Compared to IgA, IgG responses had a narrower distribution and they were more often cohort-dependent; S. aureus and S. pneumoniae IgG were broadly distributed, but Shigella spp. and EPEC IgG were mostly detected in Africa and Peru, and P. falciparum proteins were limited mainly to African countries (Figure 1B, Table S1B). For overall IgG reactivity, there was an effect of cohort for all pathogens studied. For instance, IgG reactivity to Shigella was higher in Peru than in Spain (P < 1x10-28, Table S1B).

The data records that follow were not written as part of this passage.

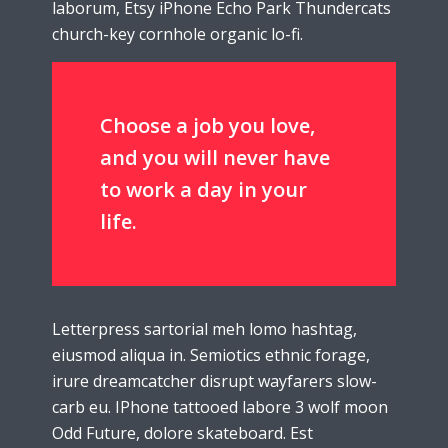
laborum, Etsy iPhone Echo Park Thundercats
church-key cornhole organic lo-fi.
Choose a job you love,
and you will never have
to work a day in your
life.
Letterpress sartorial meh lomo hashtag,
eiusmod aliqua in. Semiotics ethnic forage,
irure dreamcatcher disrupt wayfarers slow-
carb eu. IPhone tattooed labore 3 wolf moon
Odd Future, dolore skateboard. Est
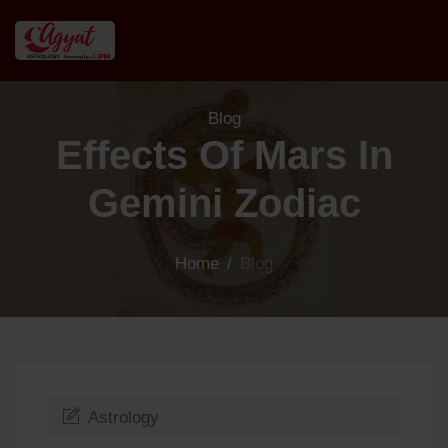
Blog
Effects Of Mars In
Gemini Zodiac
Home
/
Blog
Astrology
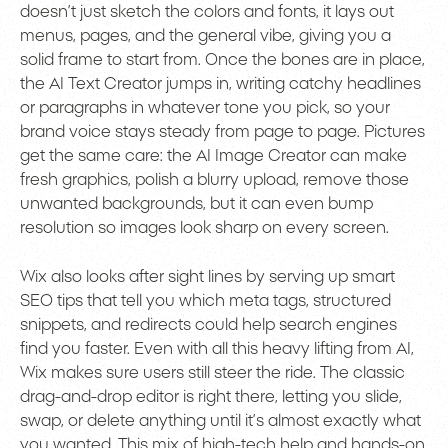
doesn’t just sketch the colors and fonts, it lays out
menus, pages, and the general vibe, giving you a
solid frame to start from. Once the bones are in place,
the AI Text Creator jumps in, writing catchy headlines
or paragraphs in whatever tone you pick, so your
brand voice stays steady from page to page. Pictures
get the same care: the AI Image Creator can make
fresh graphics, polish a blurry upload, remove those
unwanted backgrounds, but it can even bump
resolution so images look sharp on every screen.
Wix also looks after sight lines by serving up smart
SEO tips that tell you which meta tags, structured
snippets, and redirects could help search engines
find you faster. Even with all this heavy lifting from AI,
Wix makes sure users still steer the ride. The classic
drag-and-drop editor is right there, letting you slide,
swap, or delete anything until it’s almost exactly what
you wanted. This mix of high-tech help and hands-on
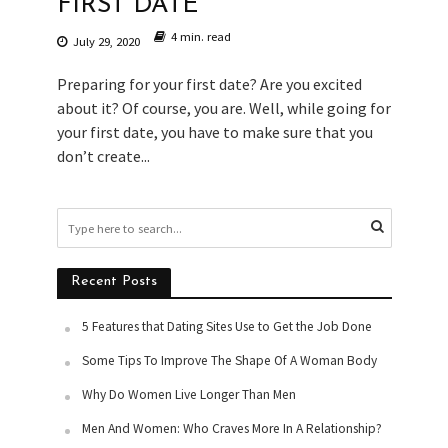
FIRST DATE
4 min. read
July 29, 2020
Preparing for your first date? Are you excited
about it? Of course, you are. Well, while going for
your first date, you have to make sure that you
don’t create...
Recent Posts
5 Features that Dating Sites Use to Get the Job Done
Some Tips To Improve The Shape Of A Woman Body
Why Do Women Live Longer Than Men
Men And Women: Who Craves More In A Relationship?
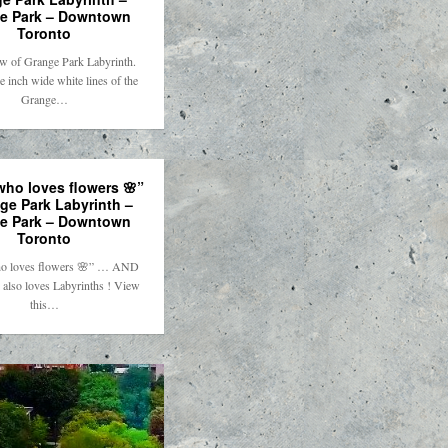
e Park – Downtown
Toronto
ew of Grange Park Labyrinth.
e inch wide white lines of the
Grange…
who loves flowers 🌸”
ge Park Labyrinth –
e Park – Downtown
Toronto
o loves flowers 🌸” … AND
, also loves Labyrinths ! View
this…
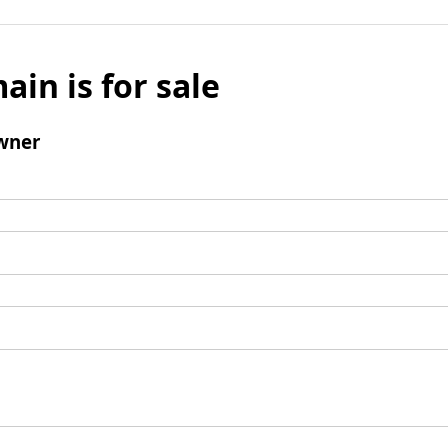
ain is for sale
wner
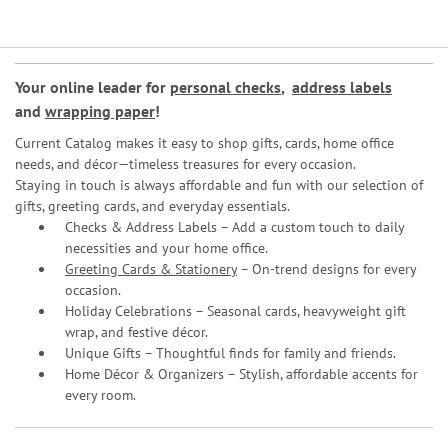
Your online leader for
personal checks
,
address labels
and
wrapping paper
!
Current Catalog makes it easy to shop gifts, cards, home office
needs, and décor—timeless treasures for every occasion.
Staying in touch is always affordable and fun with our selection of
gifts, greeting cards, and everyday essentials.
Checks & Address Labels – Add a custom touch to daily
necessities and your home office.
Greeting Cards & Stationery
– On-trend designs for every
occasion.
Holiday Celebrations – Seasonal cards, heavyweight gift
wrap, and festive décor.
Unique Gifts – Thoughtful finds for family and friends.
Home Décor & Organizers – Stylish, affordable accents for
every room.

Distribution of IgA and IgG Breadth Scores Varied by Pathogen and Ig Type
We also calculated antibody breadth scores, a measure of the seropositivity rate (proportion positive) across all antigens for each pathogen. Overall medians and interquartile ranges of IgA and IgG breadth scores for each primary pathogen are illustrated in Figure 2A, and IgA and IgG breadth scores for each primary pathogen within each cohort are shown in Figures 2B, C. There was an overall effect of cohort on breadth scores for ETEC, EPEC, EAEC, Shigella, S. enterica Typhi, S. aureus, S. pneumoniae, M. tuberculosis, P. falciparum, O. volvulus, and measles virus, similar to the observations with IgA and IgG levels, whereby some populations differentially recognized pathogens for IgA or IgG. LMICs had similar antibody breadth scores to HICs, with the exception of at least 5% higher breadth of Shigella IgA and IgG (P < 10-4 and P < 10-132, respectively) and S. pneumoniae IgG (P < 10-10) and over 5% lower S. aureus IgA (P < 10-10). IgA recognition of pathogen proteins on the array was widely distributed, with Shigella and S. pneumoniae each having the highest median breadth scores at approximately 25% of selected proteins recognized (breadth score ≈0.25); maximal IgA recognition was for S. aureus at approximately 70% (breadth score ≈0.7, Figure 2A). IgG recognition was also high for Shigella (25%), S. aureus (39%) and S. pneumoniae (20%). Importantly, there was a larger selection of proteins for primary pathogens (n≈80) than for secondary pathogens (n=10–15), and possibly greater enrichment for immunodominant proteins in the latter (Figures 2B, C). IgA breadth scores were >0 in most samples for all primary pathogens, whereas IgG recognition was near zero in most samples for ETEC, EAEC, S. enterica Typhi, and M. tuberculosis.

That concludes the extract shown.